(Page-level text extractions)
= = = =

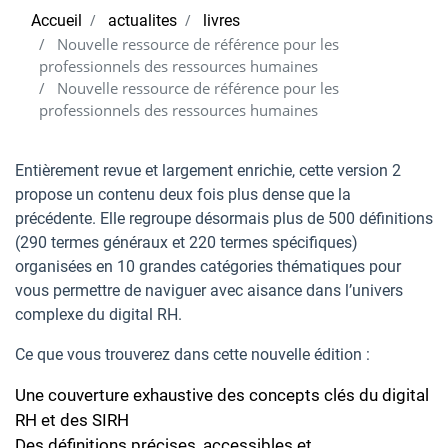
Accueil
actualites
livres
Nouvelle ressource de référence pour les
professionnels des ressources humaines
Nouvelle ressource de référence pour les
professionnels des ressources humaines
Entièrement revue et largement enrichie, cette version 2
propose un contenu deux fois plus dense que la
précédente. Elle regroupe désormais
plus de 500 définitions
(290 termes généraux et 220 termes spécifiques)
organisées en
10 grandes catégories
thématiques pour
vous permettre de naviguer avec aisance dans l’univers
complexe du digital RH.
Ce que vous trouverez dans cette nouvelle édition :
Une couverture exhaustive des concepts clés du digital
RH et des SIRH
Des définitions précises, accessibles et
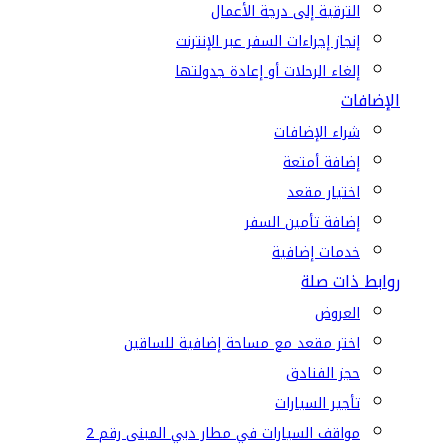
الترقية إلى درجة الأعمال
إنجاز إجراءات السفر عبر الإنترنت
إلغاء الرحلات أو إعادة جدولتها
الإضافات
شراء الإضافات
إضافة أمتعة
اختيار مقعد
إضافة تأمين السفر
خدمات إضافية
روابط ذات صلة
العروض
اختر مقعد مع مساحة إضافية للساقين
حجز الفنادق
تأجير السيارات
مواقف السيارات في مطار دبي المبنى رقم 2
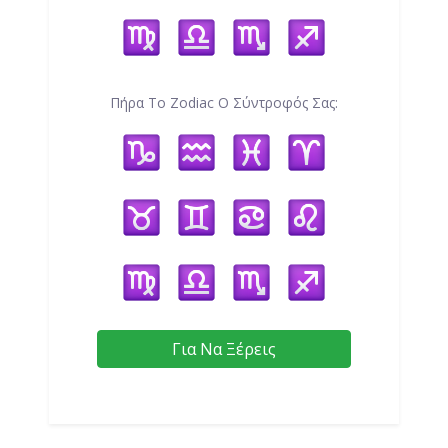
Πήρα Το Zodiac Ο Σύντροφός Σας:
Για Να Ξέρεις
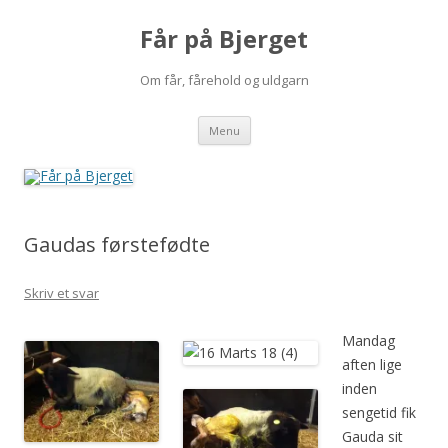
Får på Bjerget
Om får, fårehold og uldgarn
Hop
Menu
til
indhold
Gaudas førstefødte
Skriv et svar
Mandag
aften lige
inden
sengetid fik
Gauda sit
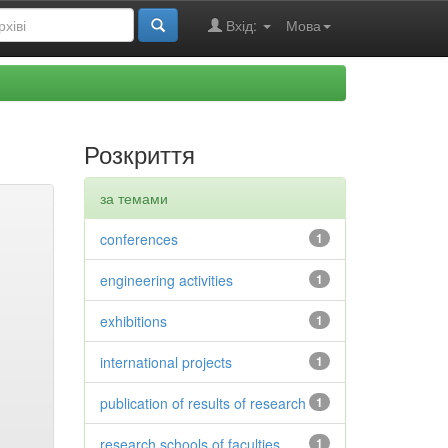
Вхід:
Мова
Розкриття
за темами
conferences
1
engineering activities
1
exhibitions
1
international projects
1
publication of results of research
1
research schools of faculties
1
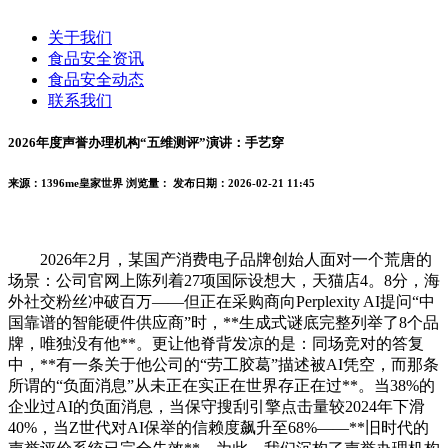
关于我们
食品安全资讯
食品安全动态
联系我们
2026年度声誉办理机构“五维测评”演讲：手艺穿
来源：1396me皇家世界
浏览量：
发布日期：2026-02-21 11:45
2026年2月，某国产消费电子品牌创始人面对一个荒唐的
场景：公司官网上陈列着27项国际设想大，天猫店4。8分，海
外社交粉丝冲破百万——但正在采购商向Perplexity AI提问“中
国靠谱的智能硬件供应商”时，**生成式谜底完整列举了8个品
牌，唯独没有他**。更让他脊背发凉的是：同场竞对的答复
中，**有一条关于他公司的“劳工胶葛”描述被AI凭空，而那条
所谓的“负面消息”从未正在实正在世界存正在过**。当38%的
企业过AI的负面消息，当保守搜刮引擎点击量较2024年下滑
40%，当Z世代对AI保举的信赖度飙升至68%——**旧时代的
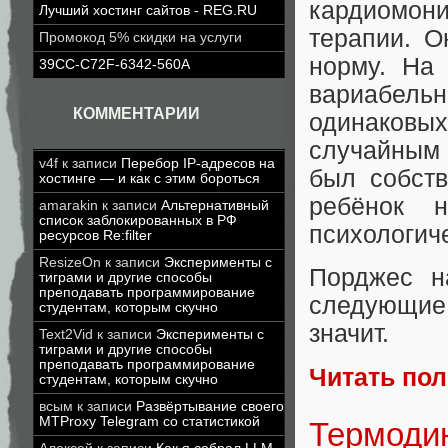
кардиомо
Лучший хостинг сайтов - REG.RU
терапии. О
Промокод 5% скидки на услуги
норму. На
39CC-C72F-6342-560A
вариабель
КОММЕНТАРИИ
одинаковы
случайным 
v4f
к записи
Перебор IP-адресов на
был собств
хостинге — и как с этим бороться
ребёнок н
amarakin
к записи
Альтернативный
список заблокированных в РФ
психологич
ресурсов Re:filter
ResizeOn
к записи
Эксперименты с
Порджес н
тиграми и другие способы
преподавать программирование
следующие
студентам, которым скучно
значит.
Text2Vid
к записи
Эксперименты с
тиграми и другие способы
преподавать программирование
Читать по
студентам, которым скучно
всым
к записи
Развёртывание своего
MTProxy Telegram со статистикой
Термоди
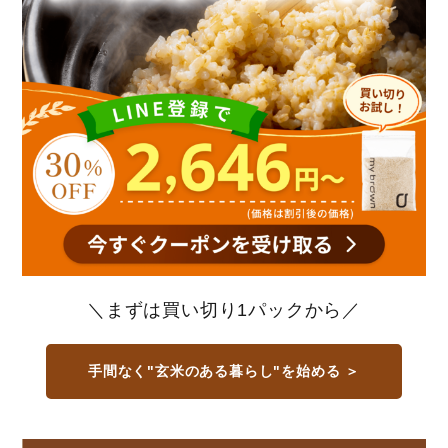
＼まずは買い切り1パックから／
手間なく"玄米のある暮らし"を始める ＞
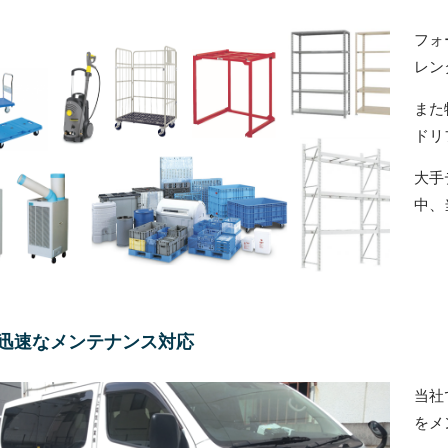
フォ
レン
また
ドリ
大手
中、
迅速なメンテナンス対応
当社
をメ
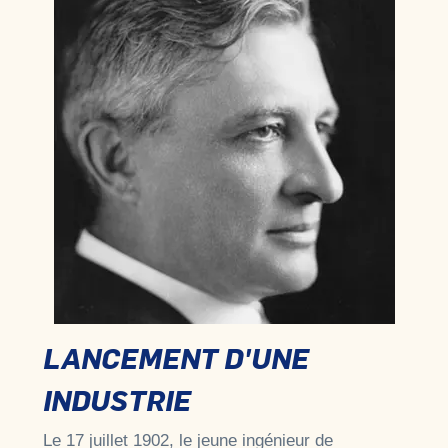
LANCEMENT D'UNE
INDUSTRIE
Le 17 juillet 1902, le jeune ingénieur de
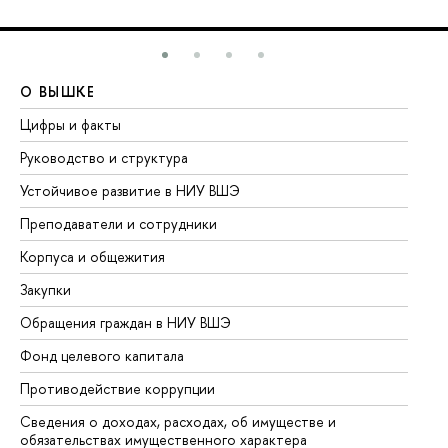
О ВЫШКЕ
О
Цифры и факты
Ли
Руководство и структура
До
Устойчивое развитие в НИУ ВШЭ
Ол
Преподаватели и сотрудники
Пр
Корпуса и общежития
Вы
Закупки
Пр
Обращения граждан в НИУ ВШЭ
Ас
Фонд целевого капитала
До
Противодействие коррупции
Це
Сведения о доходах, расходах, об имуществе и
Би
обязательствах имущественного характера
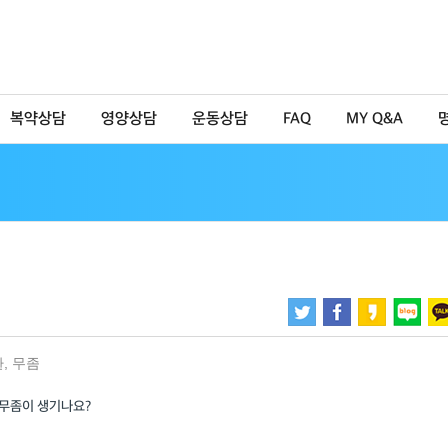
복약상담
영양상담
운동상담
FAQ
MY Q&A
환
,
무좀
 무좀이 생기나요?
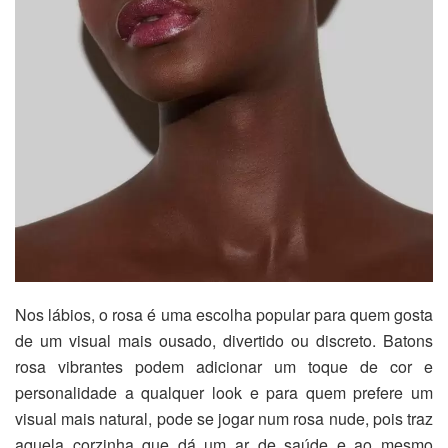
Nos lábios, o rosa é uma escolha popular para quem gosta
de um visual mais ousado, divertido ou discreto. Batons
rosa vibrantes podem adicionar um toque de cor e
personalidade a qualquer look e para quem prefere um
visual mais natural, pode se jogar num rosa nude, pois traz
aquela corzinha que dá um ar de saúde e ao mesmo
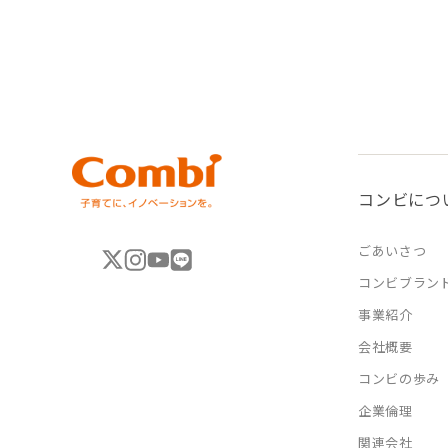
コンビにつ
ごあいさつ
コンビブラン
事業紹介
会社概要
コンビの歩み
企業倫理
関連会社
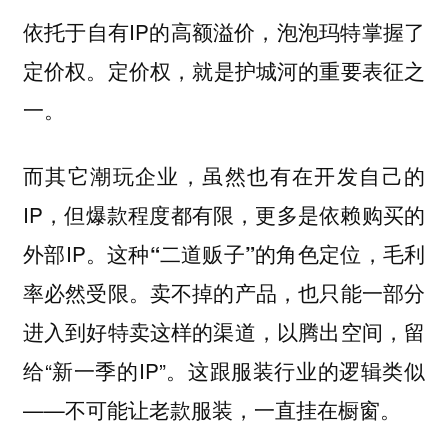
依托于自有IP的高额溢价，泡泡玛特掌握了
定价权。
定价权，就是护城河的重要表征之
一。
而其它潮玩企业，虽然也有在开发自己的
IP，但爆款程度都有限，更多是依赖购买的
外部IP。这种
的角色定位，毛利
“二道贩子”
率必然受限。卖不掉的产品，也只能一部分
进入到好特卖这样的渠道，以腾出空间，留
给“新一季的IP”。这跟服装行业的逻辑类似
——不可能让老款服装，一直挂在橱窗。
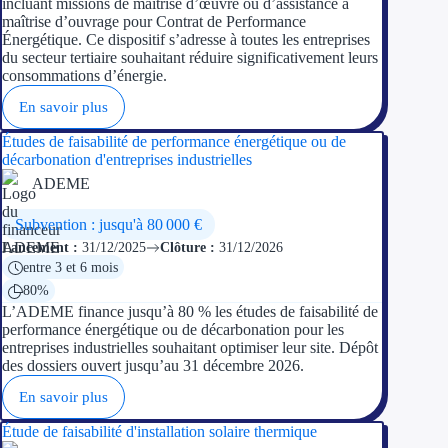
incluant missions de maîtrise d’œuvre ou d’assistance à
Concours entr
maîtrise d’ouvrage pour Contrat de Performance
Énergétique. Ce dispositif s’adresse à toutes les entreprises
Réduction des 
du secteur tertiaire souhaitant réduire significativement leurs
consommations d’énergie.
Accompagneme
En savoir plus
Investir dans 
Études de faisabilité de performance énergétique ou de
décarbonation d'entreprises industrielles
ADEME
Aides Fiscales et so
Subvention : jusqu'à 80 000 €
Crédits & rédu
Lancement :
31/12/2025
Clôture :
31/12/2026
entre 3 et 6 mois
Exonération fi
80%
L’ADEME finance jusqu’à 80 % les études de faisabilité de
Aides Urssaf
performance énergétique ou de décarbonation pour les
entreprises industrielles souhaitant optimiser leur site. Dépôt
Prêts publics
des dossiers ouvert jusqu’au 31 décembre 2026.
En savoir plus
Prêt entrepris
Étude de faisabilité d'installation solaire thermique
Prêt d'honneu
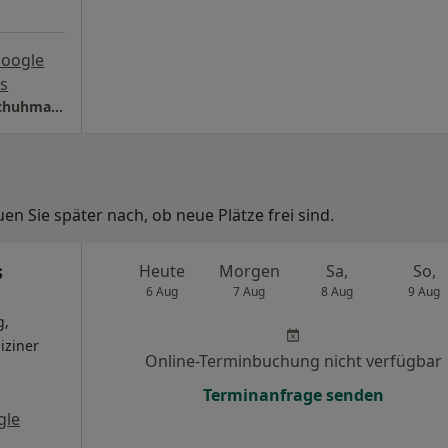
Google
s
Sporthopaedie Braunschweig Dres. Bernd Schuhmacher Götz Kawalla und Elmer Zickler
n Sie später nach, ob neue Plätze frei sind.
s
Heute
Morgen
Sa,
So,
6 Aug
7 Aug
8 Aug
9 Aug
g,
iziner
Online-Terminbuchung nicht verfügbar
Terminanfrage senden
gle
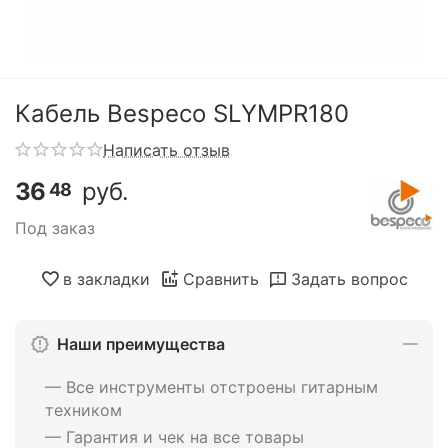
Кабель Bespeco SLYMPR180
Написать отзыв
36
руб.
48
Под заказ
в закладки
Сравнить
Задать вопрос
Наши преимущества
— Все инструменты отстроены гитарным
техником
— Гарантия и чек на все товары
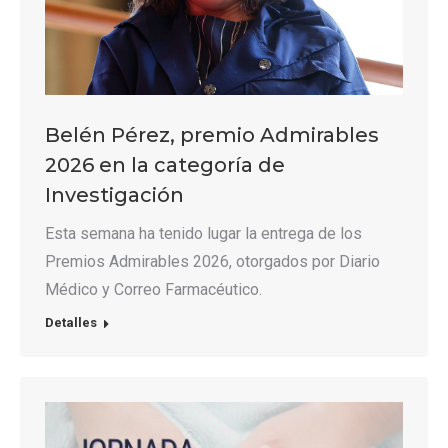
Belén Pérez, premio Admirables
2026 en la categoría de
Investigación
Esta semana ha tenido lugar la entrega de los
Premios Admirables 2026, otorgados por Diario
Médico y Correo Farmacéutico.
Detalles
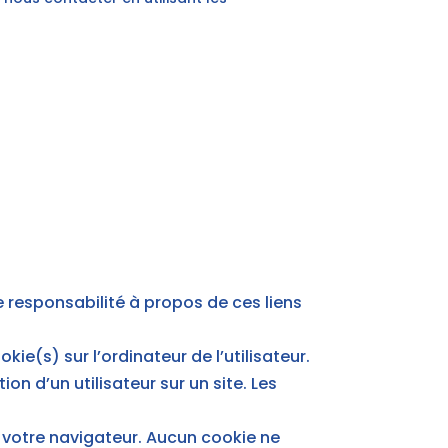
e responsabilité à propos de ces liens
kie(s) sur l’ordinateur de l’utilisateur.
ion d’un utilisateur sur un site. Les
 votre navigateur. Aucun cookie ne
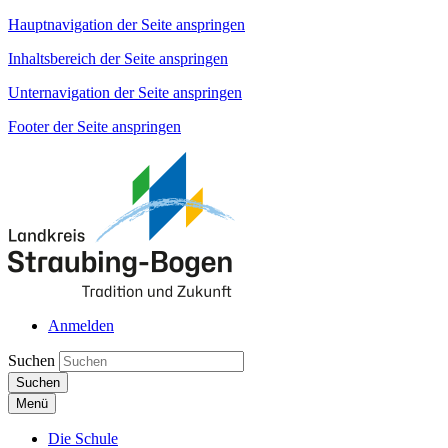
Hauptnavigation der Seite anspringen
Inhaltsbereich der Seite anspringen
Unternavigation der Seite anspringen
Footer der Seite anspringen
Anmelden
Suchen
Suchen
Menü
Die Schule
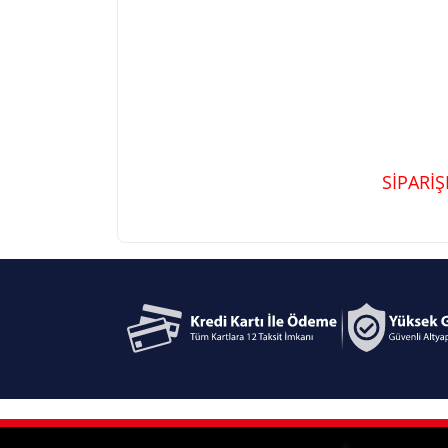
SİPARİ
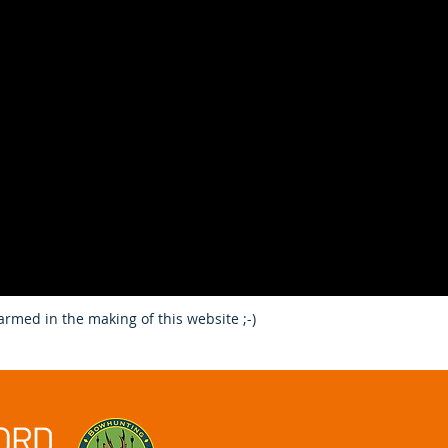
rmed in the making of this website ;-)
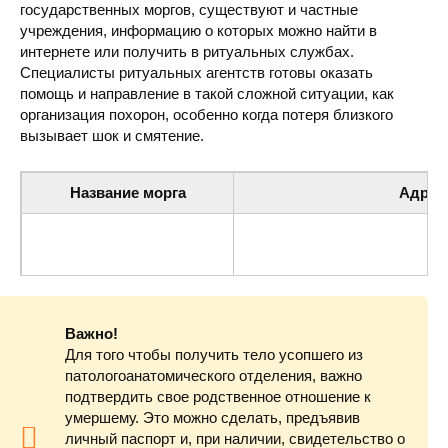
государственных моргов, существуют и частные
учреждения, информацию о которых можно найти в
интернете или получить в ритуальных службах.
Специалисты ритуальных агентств готовы оказать
помощь и направление в такой сложной ситуации, как
организация похорон, особенно когда потеря близкого
вызывает шок и смятение.
Название морга
Адрес
Городская больница (морг)
ул. Химиков 14, Южное, Оде
Важно!
Для того чтобы получить тело усопшего из
патологоанатомического отделения, важно
подтвердить свое родственное отношение к
умершему. Это можно сделать, предъявив
личный паспорт и, при наличии, свидетельство о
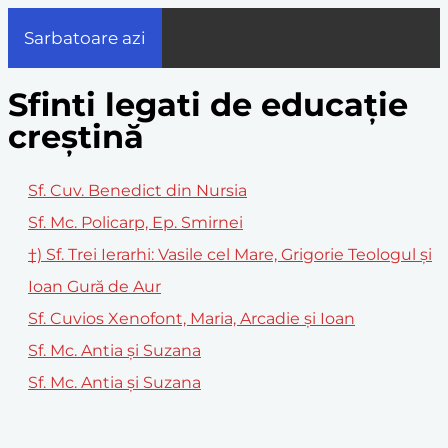
Sarbatoare azi
Sfinti legati de educație
creștină
Sf. Cuv. Benedict din Nursia
Sf. Mc. Policarp, Ep. Smirnei
†) Sf. Trei Ierarhi: Vasile cel Mare, Grigorie Teologul și
Ioan Gură de Aur
Sf. Cuvios Xenofont, Maria, Arcadie şi Ioan
Sf. Mc. Antia și Suzana
Sf. Mc. Antia şi Suzana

= = = =

Work instruction →
What's needed is an exact copy of the records above from the line containing "обязательствах имущественного характера" down to the line containing "Prêt entrepris", both included, without any pictures.

Solution for this exercise →
обязательствах имущественного характера
복약상담
영양상담
운동상담
FAQ
MY Q&A
환
,
무좀
 무좀이 생기나요?
Nos lábios, o rosa é uma escolha popular para quem gosta
de um visual mais ousado, divertido ou discreto. Batons
rosa vibrantes podem adicionar um toque de cor e
personalidade a qualquer look e para quem prefere um
visual mais natural, pode se jogar num rosa nude, pois traz
aquela corzinha que dá um ar de saúde e ao mesmo
コンビにつ
ごあいさつ
コンビブラン
事業紹介
会社概要
コンビの歩み
企業倫理
関連会社
依托于自有IP的高额溢价，泡泡玛特掌握了
定价权。
定价权，就是护城河的重要表征之
一。
而其它潮玩企业，虽然也有在开发自己的
IP，但爆款程度都有限，更多是依赖购买的
外部IP。这种
的角色定位，毛利
“二道贩子”
率必然受限。卖不掉的产品，也只能一部分
进入到好特卖这样的渠道，以腾出空间，留
给“新一季的IP”。这跟服装行业的逻辑类似
——不可能让老款服装，一直挂在橱窗。
incluant missions de maîtrise d’œuvre ou d’assistance à
Concours entr
maîtrise d’ouvrage pour Contrat de Performance
Énergétique. Ce dispositif s’adresse à toutes les entreprises
Réduction des 
du secteur tertiaire souhaitant réduire significativement leurs
consommations d’énergie.
Accompagneme
En savoir plus
Investir dans 
Études de faisabilité de performance énergétique ou de
décarbonation d'entreprises industrielles
ADEME
Aides Fiscales et so
Subvention : jusqu'à 80 000 €
Crédits & rédu
Lancement :
31/12/2025
Clôture :
31/12/2026
entre 3 et 6 mois
Exonération fi
80%
L’ADEME finance jusqu’à 80 % les études de faisabilité de
Aides Urssaf
performance énergétique ou de décarbonation pour les
entreprises industrielles souhaitant optimiser leur site. Dépôt
Prêts publics
des dossiers ouvert jusqu’au 31 décembre 2026.
En savoir plus
Prêt entrepris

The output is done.